The gap between CTC and in-hand salary is real, and understanding it is genuinely useful.
What CTC Actually Means
Cost to Company is exactly what it sounds like: the total amount your employer spends to keep you employed in a year. This is not what you receive. It includes things like your employer's contribution to your provident fund, gratuity (a future payout you may or may not see for years), and sometimes even the cost of perks like a laptop or health insurance.
A rough way to think about it: CTC = everything the company pays, on your behalf or to you, directly or indirectly.
How Your Salary Gets Broken Down
Most salary structures in India follow a similar pattern. Your CTC is split into a few components:
Basic Salary is usually 40 to 50 percent of your CTC. It affects almost everything else: your HRA, your EPF contribution, and your gratuity calculation.
House Rent Allowance (HRA) is typically 40 or 50 percent of your basic, depending on whether you live in a metro city. If you pay rent, a portion of this is exempt from tax.
Special Allowance is a top-up that brings everything to the agreed CTC figure. It is generally fully taxable and is often the largest single line item after basic.
Employer EPF Contribution is 12 percent of your basic salary paid by your company into your provident fund account. This is part of your CTC but you do not get it monthly in hand.
Gratuity is a small annual provision your company sets aside for your future gratuity payout. Again, part of CTC, not in-hand.
What Gets Deducted from Your Monthly Gross
Once you have your gross salary (basic plus all cash allowances), several deductions reduce it before you see money in your bank account.
Employee EPF contribution: You also contribute 12 percent of your basic salary to your PF account every month. This is deducted from your gross. So if your basic is Rs 50,000, you lose Rs 6,000 to EPF each month, and your employer adds another Rs 6,000 separately.
Professional Tax: A state-level tax, usually Rs 200 per month (varies by state). Small but mandatory.
Income Tax (TDS): The big one. Your employer estimates your annual tax liability based on your declarations and deducts it in monthly installments. Under the New Tax Regime (the default from FY 2023-24), most exemptions and deductions are not available. Under the Old Tax Regime, you can claim HRA, 80C investments, 80D health insurance premiums, and others to reduce your taxable income.
A Simple Example
Say your CTC is Rs 12,00,000.
| Component | Annual | Monthly |
|---|---|---|
| Basic | 6,00,000 | 50,000 |
| HRA | 2,40,000 | 20,000 |
| Special Allowance | 1,20,000 | 10,000 |
| Employer EPF (part of CTC) | 72,000 | 6,000 |
| Gratuity (part of CTC) | 28,860 | 2,405 |
Your gross salary (what flows to your payslip) is Rs 80,000 per month.

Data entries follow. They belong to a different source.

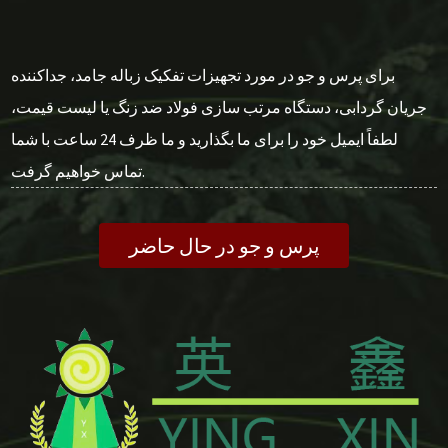
برای پرس و جو در مورد تجهیزات تفکیک زباله جامد، جداکننده
جریان گردابی، دستگاه مرتب سازی فولاد ضد زنگ یا لیست قیمت،
لطفاً ایمیل خود را برای ما بگذارید و ما ظرف 24 ساعت با شما
تماس خواهیم گرفت.
پرس و جو در حال حاضر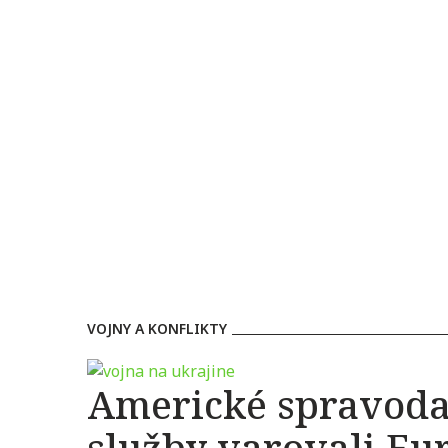
VOJNY A KONFLIKTY
Americké spravoda
služby varovali Eu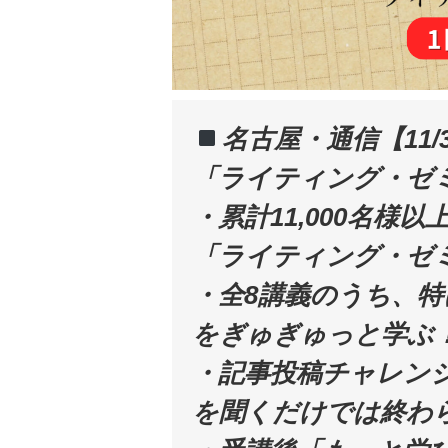
名古屋・通信【11/3
「ライティング・ゼミ
・累計11,000名様
「ライティング・ゼ
・全8講義のうち、特
をぎゅぎゅっと学ぶ
・記事投稿チャレンジ
を聞くだけでは終わ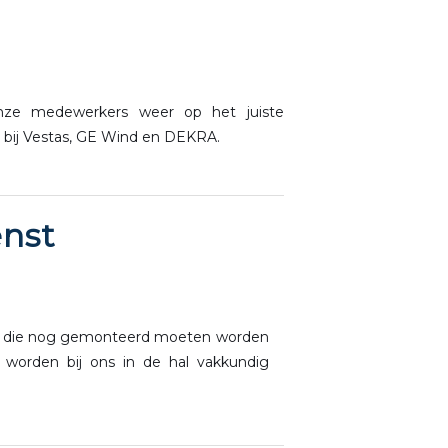
onze medewerkers weer op het juiste
n bij Vestas, GE Wind en DEKRA.
nst
aden die nog gemonteerd moeten worden
orden bij ons in de hal vakkundig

After deductions (Employee EPF Rs 6,000 + Professional Tax Rs 200 + TDS, say Rs 5,500):
In-hand: around Rs 68,300 per month.
That is roughly 68 percent of a Rs 12 lakh CTC as actual monthly take-home. The exact number shifts based on your tax regime, city, and any extra deductions.

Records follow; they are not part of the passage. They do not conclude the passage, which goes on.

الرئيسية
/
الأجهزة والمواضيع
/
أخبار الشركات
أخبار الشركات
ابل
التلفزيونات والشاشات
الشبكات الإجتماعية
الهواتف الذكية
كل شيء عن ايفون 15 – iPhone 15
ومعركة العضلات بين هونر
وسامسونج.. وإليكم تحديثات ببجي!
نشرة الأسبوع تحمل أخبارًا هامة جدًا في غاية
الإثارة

How to Get Closer to the Right Number
The cleanest way is to use PagarKit's CTC to In-Hand Calculator. Enter your CTC, your basic percentage, and your HRA situation, and it breaks everything down.

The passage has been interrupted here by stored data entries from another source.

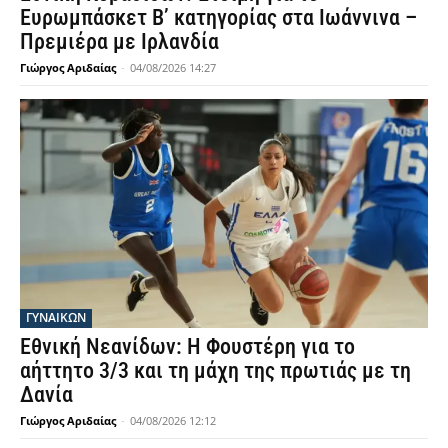
Ευρωμπάσκετ Β’ κατηγορίας στα Ιωάννινα –
Πρεμιέρα με Ιρλανδία
Γιώργος Αριδαίας
-
04/08/2026 14:27
ΓΥΝΑΙΚΩΝ
Εθνική Νεανίδων: Η Φουστέρη για το
αήττητο 3/3 και τη μάχη της πρωτιάς με τη
Δανία
Γιώργος Αριδαίας
-
04/08/2026 12:12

A few things to keep in mind:
- If you pay rent and declare it, your HRA exemption reduces taxable income under the Old Regime. Use the HRA Calculator to find the exact exemption amount.
- Comparing the two tax regimes? The Old vs New Tax Regime Calculator shows you which one saves more.
- Check your state's Professional Tax slab using the Professional Tax Calculator.
The Bottom Line
CTC is a marketing number. Your in-hand salary is what actually matters for your financial life. Once you understand how each component works, the gap between the two stops being a surprise and starts being something you can plan around and even optimize.